Broad Institute to use Complete Genomics to sequence genomes of cancer patients

By dgmacarthur on March 3, 2009.

I discussed the second-generation sequencing company Complete Genomics a couple of weeks ago (see here and here). These guys are unique in that they offer their technology only as a service, rather than the usual business model of selling platforms to genomics facilities, and a highly restricted service at that: Complete has stated fairly categorically that it will only be sequencing human genomes (no plants, algae, or even chimpanzees!).

Whether this business model will prove a commercial success remains to be seen, but the company seems to have impressed the genomics community with its early-release data. Today the company officially announced a partnership with the Broad Institute to sequence five complete genomes. This isn't exactly breaking news (the collaboration was openly discussed at AGBT a few weeks ago), but these details are new:

Complete Genomics will use its proprietary DNA sequencing technology to sequence five genomes from samples provided by the Broad Institute. The first genome sequenced will be a test case that has already been studied extensively by the scientific community. The other four genomes are tumor and matched-pair normals; one pair will be used to study glioblastoma and the other melanoma.

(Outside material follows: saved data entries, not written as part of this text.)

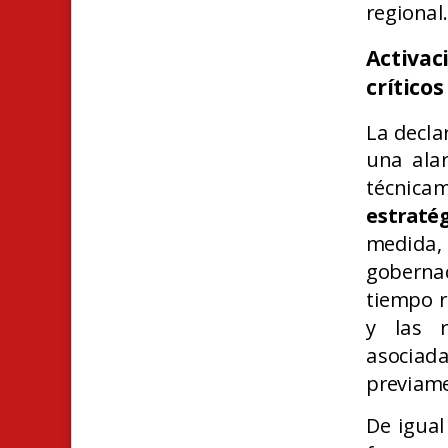
regional
Activa
críticos
La decla
una ala
técni
estraté
medida, 
gobernac
tiempo r
y las r
asociada
previame
De igual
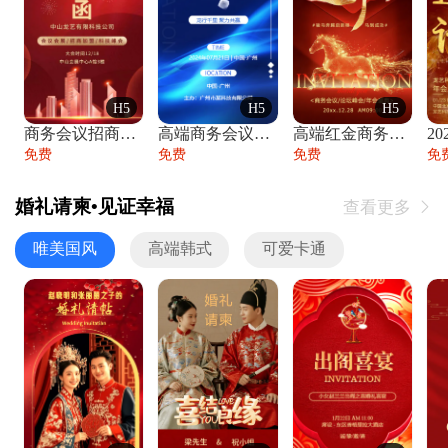
H5
H5
H5
商务会议招商展会科技峰会邀请函年会邀请
高端商务会议招商加盟展会峰会论坛邀请函
高端红金商务会议年会年终盛典答谢邀请函
免费
免费
免费
免
婚礼请柬•见证幸福
查看更多

唯美国风
高端韩式
可爱卡通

Presumably the first sample will be one of the anonymous HapMap DNA samples that are currently being sequenced as part of the 1000 Genomes Project,
giving the researchers at the Broad a solid baseline to determine the
accuracy of the Complete Genomics platform. The other four genomes will
then be from two cancer patients (one sample from the tumour and one
from normal tissue in each case) to study the genomic anarchy that underlies cancer
formation, as part of a vastly larger series of studies of this type.

The
price isn't stated on the press release, but Complete confirmed to me
in an email a while back that these early pilot projects will cost
$100,000 per 5 genomes. That price will drop rapidly as Complete scales
up its sequencing facility: at their commercial launch in June 2009,
the company plans to release a formal pricing scheme that "will support
a $5,000
genome sequencing price", according to the email.

Update on error rates
In my previous post
I speculated about the possible number of errors that might pop up over
a whole genome sequence using Complete's platform. The issue here is
that the genome is very large, so even quite a low error rate can
result in a high number of "noise" variants, potentially obscuring the
signal from real genetic variations.

I recently spoke over the
phone to Geoff Nilsen, a senior bioinformatician at Complete, about the
company's own estimates of the number of errors they expect to see in a
complete genome sequence. Nilsen emphasised that these estimates are
still very rough, being based on experimental validation of a
relatively small number of variable sites from their pilot genome, and that the company has
further software and process development underway to characterise and
reduce their error rates.

Still, based on preliminary quality control data, Nilsen very cautiously estimated that they had somewhere in the vicinity of 80,000-100,000 false positive calls, and perhaps around 1,000 false negatives,
for single nucleotide polymorphisms in their pilot genome sequence. I
emphasise again that these are estimates with very large error bars -
for instance, the 95% confidence interval is 78,000 +/- 236,000 for false
positive variants!

The data are even more preliminary for insertion
and deletion variants, which lack a clean reference data-set (for the
single base variants above Complete was able to rely on data from the
HapMap project). At this stage Complete has validated a set of 57
homozygous insertion/deletion variants, all of which were called
accurately by their platform, but this is far too small a data-set to
be extrapolating to genome-wide error rates.

Controlling both
false positive and false negative error rates will of course be
absolutely crucial for many applications of whole-genome sequencing -
for instance, clinicians interested in finding the single mutation that
causes a severe congenital disease will not want to sift through huge
numbers of false variants, or to find that their one target mutation
was missed by the base-calling algorithm.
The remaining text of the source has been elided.